You don't need beef, beef is a lifestyle choice.

I use LLMs to do all of my coding these days, it's certainly more essential for feeding me than beef.

Also a lifestyle choice
Yes but one with a much much much smaller impact as we just demonstrated.

This is exactly the kind of cognitive dissonance in people that I meant.

You literally see the math and go "but I like my meat, why should I give that up if you got your AI".

Because, as I just demonstrated, my AI takes a infinitesimal fraction of your meat.

It literally takes you only going vegan for a day to offset your entire AI usage of a year.

This is spot on because there can’t be two issues that exist simultaneously. There can only be one thing that wastes enormous amounts of energy and that thing is beef
You can try to misconstrue and ridicule the argument, but that won't change the math that if you have one thing that causes 1 unit of damage, and another thing that causes 100.000 units of damage, then for all intents and purposes the thing that produces 1 unit of damage is irrelevant.

And any discussion that tries to frame them as somewhat equally important issues is dishonest and either malicious or delusional.

My guess, as I've expressed earlier in the comment chain, is that it's emotionally easier for people to bike-shed about the 0.01% of their environmental impact, than to actually tackle things that make up 20%.

And no it's not only beef (which is a stand-in for meat and diary), another low hanging fruit is also transport, like switching your car for a bike.

But switching from meat and diary to a vegan diet would reduce up to 20% of your personal environmental impact, in terms of CO2.

And about 80-90% of rainforest deforestation is driven directly or indirectly by livestock production.

So it's simply the easiest most impactful thing everyone can do. (Switching your car for a bike isn't possible for people in rural areas for example.)

>1 unit of damage, and another thing that causes 100.000 units of damage, then for all intents and purposes the thing that produces 1 unit of damage is irrelevant

You make a good point. A problem is only a real problem if you can’t find a bigger thing that makes it look small by comparison. For example, the worldwide concrete industry creates more co2 than beef does so there is no reason to stop eating beef if you enjoy it.

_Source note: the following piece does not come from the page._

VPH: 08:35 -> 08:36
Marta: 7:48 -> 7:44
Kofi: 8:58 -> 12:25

Now I know that some might say that “all of this is cumulative” or “the material problems that stem from entrenched industries is actually a reason not to invent completely novel wasteful things rather than a justification for them” but in reality only two things are true: only the biggest problem is real, and the only problem is definitely some other guy’s doing. If I waste x energy and my neighbor wastes y amount, a goal of reducing (x+y) is oppressive whereas a goal where I just need to try to keep x lower than y feels a lot nicer.

https://www.theguardian.com/cities/2019/feb/25/concrete-the-...

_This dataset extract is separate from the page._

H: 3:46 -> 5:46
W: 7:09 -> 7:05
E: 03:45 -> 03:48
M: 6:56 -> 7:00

https://www.chathamhouse.org/sites/default/files/publication...

Nothing stopping us to live the hermit life in the mountains. But here we are trying to get bits and bytes to write that JIRA ticket instead of us.
You could eat a few bites less of beef in one meal and that would be your equivalent AI use for a lifetime.
Where does a Youtube LetsPlay video fall into that calculation? My understanding is that a single watch of a video is orders of magnitude more than a day's active use of ChatGPT.